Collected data
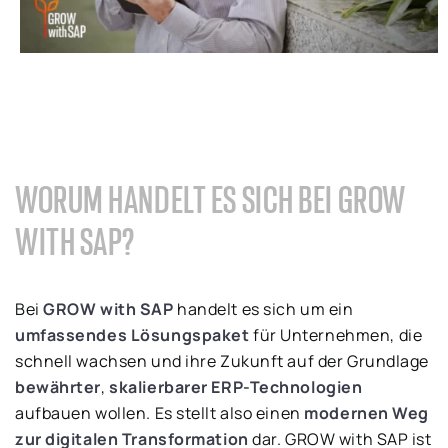
WORUM HANDELT ES SICH BEI GROW
WITH SAP?
Bei
GROW with SAP
handelt es sich um ein
umfassendes Lösungspaket
für Unternehmen, die
schnell wachsen und ihre Zukunft auf der Grundlage
bewährter
,
skalierbarer ERP-Technologien
aufbauen wollen. Es stellt also einen
modernen Weg
zur digitalen Transformation
dar. GROW with SAP ist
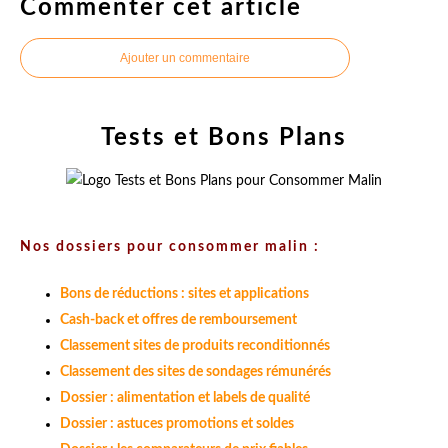
Commenter cet article
Ajouter un commentaire
Tests et Bons Plans
Nos dossiers pour consommer malin :
Bons de réductions : sites et applications
Cash-back et offres de remboursement
Classement sites de produits reconditionnés
Classement des sites de sondages rémunérés
Dossier : alimentation et labels de qualité
Dossier : astuces promotions et soldes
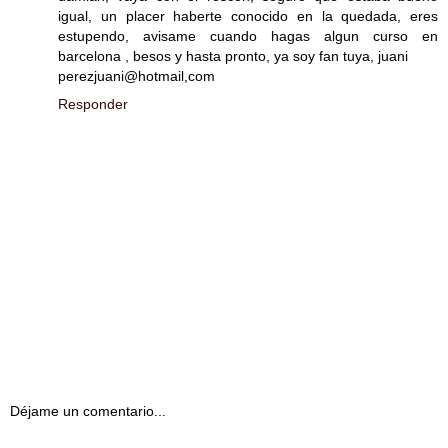
igual, un placer haberte conocido en la quedada, eres
estupendo, avisame cuando hagas algun curso en
barcelona , besos y hasta pronto, ya soy fan tuya, juani
perezjuani@hotmail,com
Responder
Déjame un comentario...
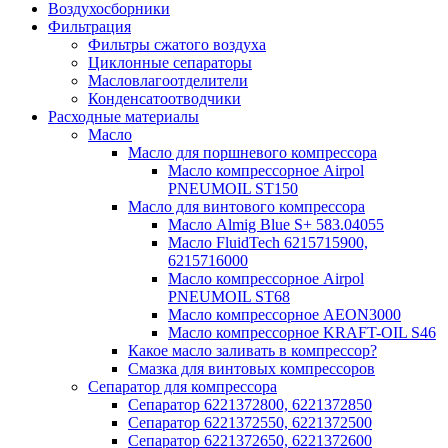
Воздухосборники
Фильтрация
Фильтры сжатого воздуха
Циклонные сепараторы
Масловлагоотделители
Конденсатоотводчики
Расходные материалы
Масло
Масло для поршневого компрессора
Масло компрессорное Airpol
PNEUMOIL ST150
Масло для винтового компрессора
Масло Almig Blue S+ 583.04055
Масло FluidTech 6215715900,
6215716000
Масло компрессорное Airpol
PNEUMOIL ST68
Масло компрессорное AEON3000
Масло компрессорное KRAFT-OIL S46
Какое масло заливать в компрессор?
Смазка для винтовых компрессоров
Сепаратор для компрессора
Сепаратор 6221372800, 6221372850
Сепаратор 6221372550, 6221372500
Сепаратор 6221372650, 6221372600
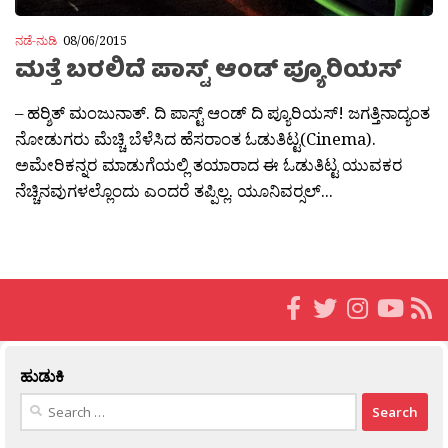
ನಡೆ-ನುಡಿ
08/06/2015
ಮತ್ತೆ ಬರಲಿದೆ ಪಾಸ್ಟ್ ಆಂಡ್ ಪ್ಯೂರಿಯಸ್
– ಹರ‍್ಶಿತ್ ಮಂಜುನಾತ್. ದಿ ಪಾಸ್ಟ್ ಆಂಡ್ ದಿ ಪ್ಯೂರಿಯಸ್! ಜಗತ್ತಿನಾದ್ಯಂತ
ನೋಡುಗರು ಮೆಚ್ಚಿ ಬೆಳೆಸಿದ ಹೆಸರಾಂತ ಓಡುತಿಟ್ಟ(Cinema).
ಅಮೇರಿಕನ್ನರ ಮಾಡುಗೆಯಲ್ಲಿ ತಯಾರಾದ ಈ ಓಡುತಿಟ್ಟ ಯುವಕರ
ನೆಚ್ಚಿನವುಗಳಲ್ಲೊಂದು ಎಂದರೆ ತಪ್ಪಿಲ್ಲ. ಯೂನಿವರ‍್ಸಲ್...
ಹುಡುಕಿ
Search
for:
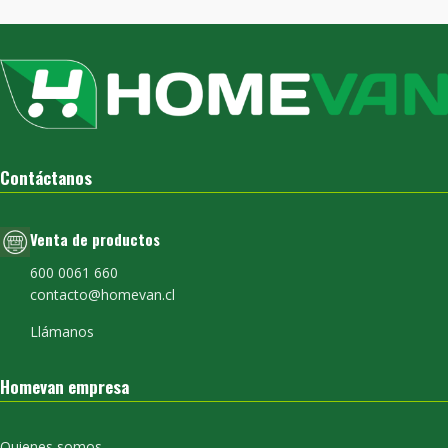
Contáctanos
Venta de productos
600 0061 660
contacto@homevan.cl
Llámanos
Homevan empresa
Quienes somos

» **Work item**: Nothing but the lines above, starting at the line that contains "umfassendes Lösungspaket" and ending at the line that contains "Смазка для винтовых компрессоров", should be given again, exactly and without the pictures.

» **Response**:
umfassendes Lösungspaket
für Unternehmen, die
schnell wachsen und ihre Zukunft auf der Grundlage
bewährter
,
skalierbarer ERP-Technologien
aufbauen wollen. Es stellt also einen
modernen Weg
zur digitalen Transformation
dar. GROW with SAP ist
Commenter cet article
Ajouter un commentaire
Tests et Bons Plans
Nos dossiers pour consommer malin :
Bons de réductions : sites et applications
Cash-back et offres de remboursement
Classement sites de produits reconditionnés
Classement des sites de sondages rémunérés
Dossier : alimentation et labels de qualité
Dossier : astuces promotions et soldes
igual, un placer haberte conocido en la quedada, eres
estupendo, avisame cuando hagas algun curso en
barcelona , besos y hasta pronto, ya soy fan tuya, juani
perezjuani@hotmail,com
Responder
Déjame un comentario...
Воздухосборники
Фильтрация
Фильтры сжатого воздуха
Циклонные сепараторы
Масловлагоотделители
Конденсатоотводчики
Расходные материалы
Масло
Масло для поршневого компрессора
Масло компрессорное Airpol
PNEUMOIL ST150
Масло для винтового компрессора
Масло Almig Blue S+ 583.04055
Масло FluidTech 6215715900,
6215716000
Масло компрессорное Airpol
PNEUMOIL ST68
Масло компрессорное AEON3000
Масло компрессорное KRAFT-OIL S46
Какое масло заливать в компрессор?
Смазка для винтовых компрессоров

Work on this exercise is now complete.